Page 2 of 3
Posted: Thu Oct 28, 2004 5:54 pm
by d3ad1ysp0rk
Ok, well I just finished the code when you posted, so I'm posting it anyways
This searches for a single word, I'll try the multi word one now.
Is it ever going to be three words?
Code: Select all
<?php
function get_word_array(){
mysql_connect("localhost","username","password");
mysql_select_db("mydatabase");
$result = mysql_query("SELECT * FROM glossary");
$myarray = mysql_fetch_array($result);
return $myarray;
}
$mystring = "body of site";
$page_array = explode(" ",$mystring);
$word_array = get_word_array();
for($i=0,$size=count($page_array);$i<$size;$i++){
if(in_array($page_array[$i],$word_array)){
$page_array[$i] = "<a href="glossary.php?w=".$page_array[$i]."">".$page_array[$i]."</a>";
}
}
$page = implode(" ",$page_array);
?>
Posted: Thu Oct 28, 2004 5:57 pm
by rehfeld
now, will you be parsing plain text, or html?
please say text lol
Posted: Thu Oct 28, 2004 5:58 pm
by mongol
It could be any number of words to make up a term. That's the kicker!
This must be a tricky one...
I'm sorry to be a pain, but when it's sorted, this will be a useful function for everyone's toolbox.
Posted: Thu Oct 28, 2004 5:59 pm
by mongol
Just plain text.
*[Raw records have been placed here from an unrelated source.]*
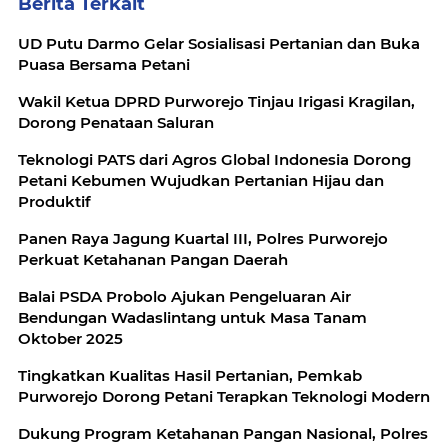
Berita Terkait
UD Putu Darmo Gelar Sosialisasi Pertanian dan Buka
Puasa Bersama Petani
Wakil Ketua DPRD Purworejo Tinjau Irigasi Kragilan,
Dorong Penataan Saluran
Teknologi PATS dari Agros Global Indonesia Dorong
Petani Kebumen Wujudkan Pertanian Hijau dan
Produktif
Panen Raya Jagung Kuartal III, Polres Purworejo
Perkuat Ketahanan Pangan Daerah
Balai PSDA Probolo Ajukan Pengeluaran Air
Bendungan Wadaslintang untuk Masa Tanam
Oktober 2025
Tingkatkan Kualitas Hasil Pertanian, Pemkab
Purworejo Dorong Petani Terapkan Teknologi Modern
Dukung Program Ketahanan Pangan Nasional, Polres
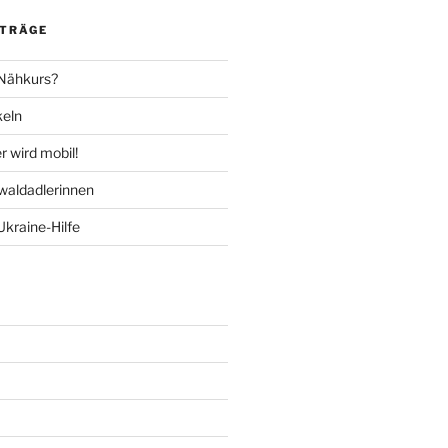
ITRÄGE
 Nähkurs?
keln
 wird mobil!
aldadlerinnen
Ukraine-Hilfe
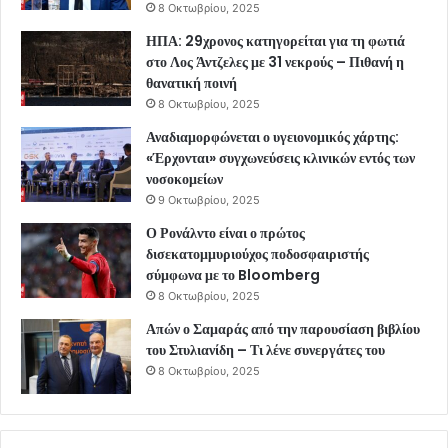
8 Οκτωβρίου, 2025
ΗΠΑ: 29χρονος κατηγορείται για τη φωτιά
στο Λος Άντζελες με 31 νεκρούς – Πιθανή η
θανατική ποινή
8 Οκτωβρίου, 2025
Αναδιαμορφώνεται ο υγειονομικός χάρτης:
«Έρχονται» συγχωνεύσεις κλινικών εντός των
νοσοκομείων
9 Οκτωβρίου, 2025
Ο Ρονάλντο είναι ο πρώτος
δισεκατομμυριούχος ποδοσφαιριστής
σύμφωνα με το Bloomberg
8 Οκτωβρίου, 2025
Απών ο Σαμαράς από την παρουσίαση βιβλίου
του Στυλιανίδη – Τι λένε συνεργάτες του
8 Οκτωβρίου, 2025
Do I sound that psycho?? lol
Posted: Thu Oct 28, 2004 6:29 pm
by rehfeld
thank god! lol
theres still some pitfalls i see
lets say your matching the phrase "too difficult"
1- "this mongol person is being too difficult and we dont want to help"
2- "this mongol person is being too difficult, and we dont want to help"
3- "this mongol person is being too difficulty"
4- "this mongol person is being too difficult. we dont want to help"
5- "this mongol person is being too difficult.we dont want to help"
the first one is a peice of cake to match, because we have a space on both sides of the search phrase
the second, is a bit harder because we now have to allow other characters to be ignored, in this case, the comma
because of the third example, we can only allow specific characters to be ignored
and you can see the other problems w/ 4 and 5. Descisions need to be made whether to allow those a match or not.
it cannot really be achived because there will prob always be syntax errors in the text your searching(im assuming)
but i doubt your after absolute perfection.
would it be acceptable if it was not to match phrases which ended in a comma, or period, or quotes?
do you have controll of the text to search, so that you could make sure
theres no periods or commas etc.. where they would interfere w/ proper matching?(prob not i assume)
i iwsh we had some google source code hehehe
Posted: Thu Oct 28, 2004 6:38 pm
by mongol
True, there are many problems, but I'm amazed this problem has not been tackled before. If it requires some google search code then it must be worth solving.
I will not have control of the text that gets parsed through this function.
There must be a way to do this, and while perfection is the ultimate goal, a degree below would be fantastic!!!
Posted: Thu Oct 28, 2004 6:46 pm
by mongol
How about this:
1. we replace all "." with " . " (now, the only words that don't have a space at the start are at the very beginning of the string (and thats an easy fix))
2. we replace all "," with " ," and any other punctuation with a space in front.
3. now we can match/replace using the space at either end method, right?
4. we now put all the punctuation back to how it was.
would that bring us closer?
Posted: Fri Oct 29, 2004 3:34 am
by rehfeld
ive got something that almost works, i think youll like the solution i came up with
it works by checking the character directly before and after the phrase. If the characters are ones we specify that can be ignored, it will match it. the chracters to be ignored are in an array, so you can easily add/remove ignore chars if needed.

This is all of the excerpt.